(Records contained in a dataset)
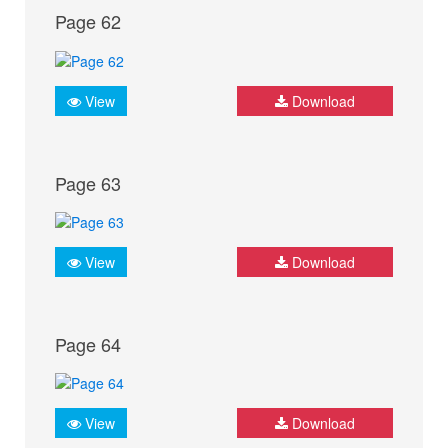
Page 62
View
Download
Page 63
View
Download
Page 64
View
Download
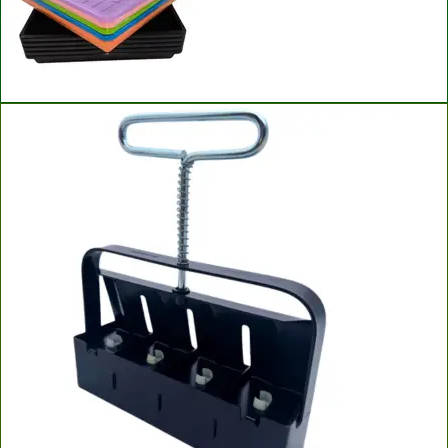
Bootstrap Farmer Microgreen Trays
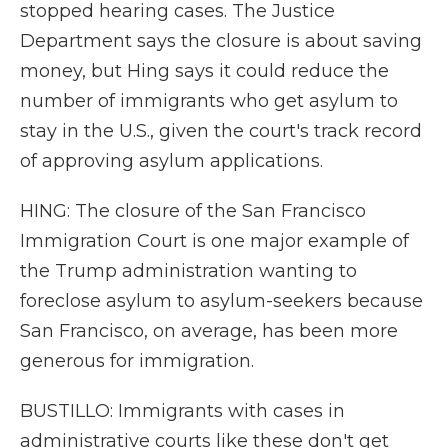
stopped hearing cases. The Justice
Department says the closure is about saving
money, but Hing says it could reduce the
number of immigrants who get asylum to
stay in the U.S., given the court's track record
of approving asylum applications.
HING: The closure of the San Francisco
Immigration Court is one major example of
the Trump administration wanting to
foreclose asylum to asylum-seekers because
San Francisco, on average, has been more
generous for immigration.
BUSTILLO: Immigrants with cases in
administrative courts like these don't get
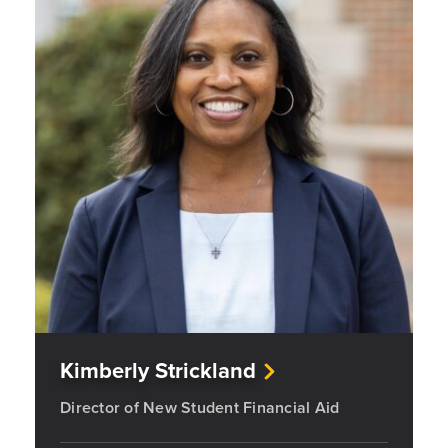
Kimberly Strickland
Director of New Student Financial Aid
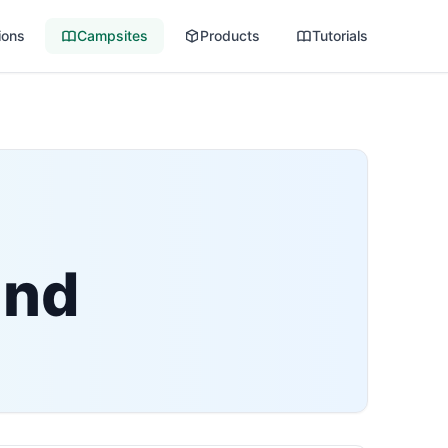
ions
Campsites
Products
Tutorials
und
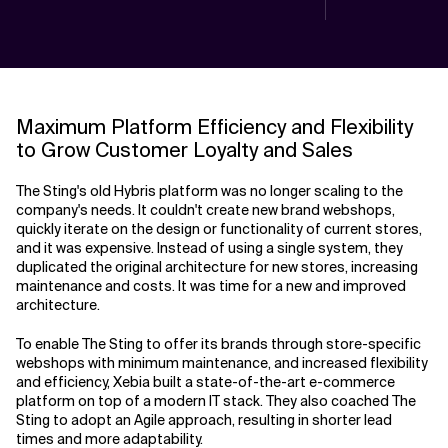
Maximum Platform Efficiency and Flexibility
to Grow Customer Loyalty and Sales
The Sting's old Hybris platform was no longer scaling to the
company's needs. It couldn't create new brand webshops,
quickly iterate on the design or functionality of current stores,
and it was expensive. Instead of using a single system, they
duplicated the original architecture for new stores, increasing
maintenance and costs. It was time for a new and improved
architecture.
To enable The Sting to offer its brands through store-specific
webshops with minimum maintenance, and increased flexibility
and efficiency, Xebia built a state-of-the-art e-commerce
platform on top of a modern IT stack. They also coached The
Sting to adopt an Agile approach, resulting in shorter lead
times and more adaptability.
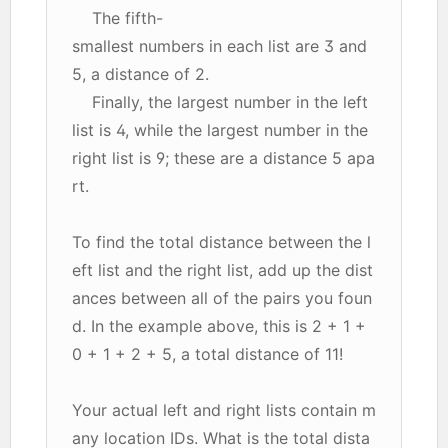
The fifth-
smallest numbers in each list are 3 and
5, a distance of 2.
Finally, the largest number in the left
list is 4, while the largest number in the
right list is 9; these are a distance 5 apa
rt.
To find the total distance between the l
eft list and the right list, add up the dist
ances between all of the pairs you foun
d. In the example above, this is 2 + 1 +
0 + 1 + 2 + 5, a total distance of 11!
Your actual left and right lists contain m
any location IDs. What is the total dista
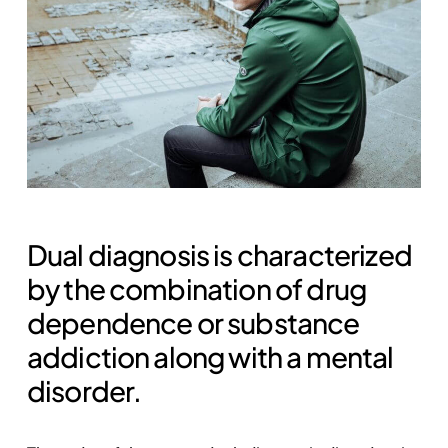
Dual diagnosis is characterized
by the combination of drug
dependence or substance
addiction along with a mental
disorder.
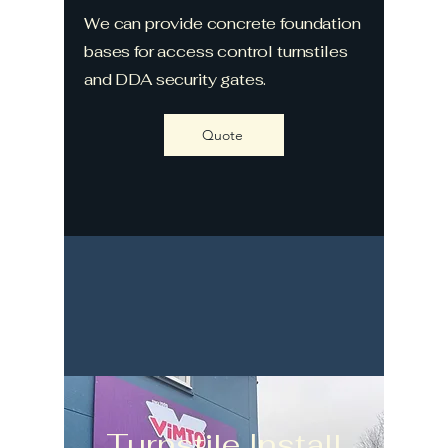
We can provide concrete foundation
bases for access control turnstiles
and DDA security gates.
Quote
Turnstile Install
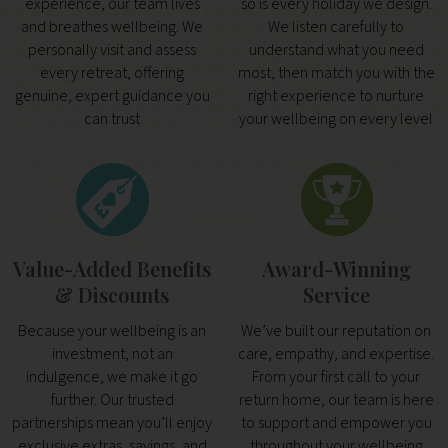
experience, our team lives
so is every holiday we design.
and breathes wellbeing. We
We listen carefully to
personally visit and assess
understand what you need
every retreat, offering
most, then match you with the
genuine, expert guidance you
right experience to nurture
can trust
your wellbeing on every level
Value-Added Benefits
Award-Winning
& Discounts
Service
Because your wellbeing is an
We’ve built our reputation on
investment, not an
care, empathy, and expertise.
indulgence, we make it go
From your first call to your
further. Our trusted
return home, our team is here
partnerships mean you’ll enjoy
to support and empower you
exclusive extras, savings, and
throughout your wellbeing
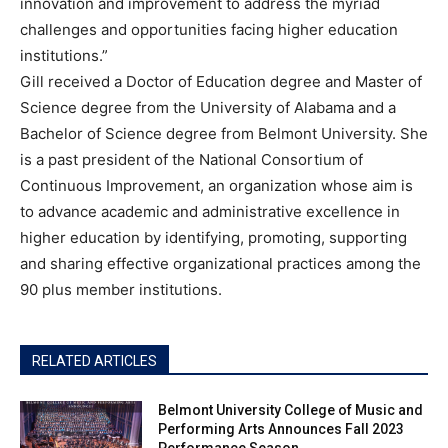
innovation and improvement to address the myriad
challenges and opportunities facing higher education
institutions.”
Gill received a Doctor of Education degree and Master of
Science degree from the University of Alabama and a
Bachelor of Science degree from Belmont University. She
is a past president of the National Consortium of
Continuous Improvement, an organization whose aim is
to advance academic and administrative excellence in
higher education by identifying, promoting, supporting
and sharing effective organizational practices among the
90 plus member institutions.
RELATED ARTICLES
Belmont University College of Music and
Performing Arts Announces Fall 2023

Task details
Show every line of the records above that contains the word "between".

Expected answer
To find the total distance between the l
ances between all of the pairs you foun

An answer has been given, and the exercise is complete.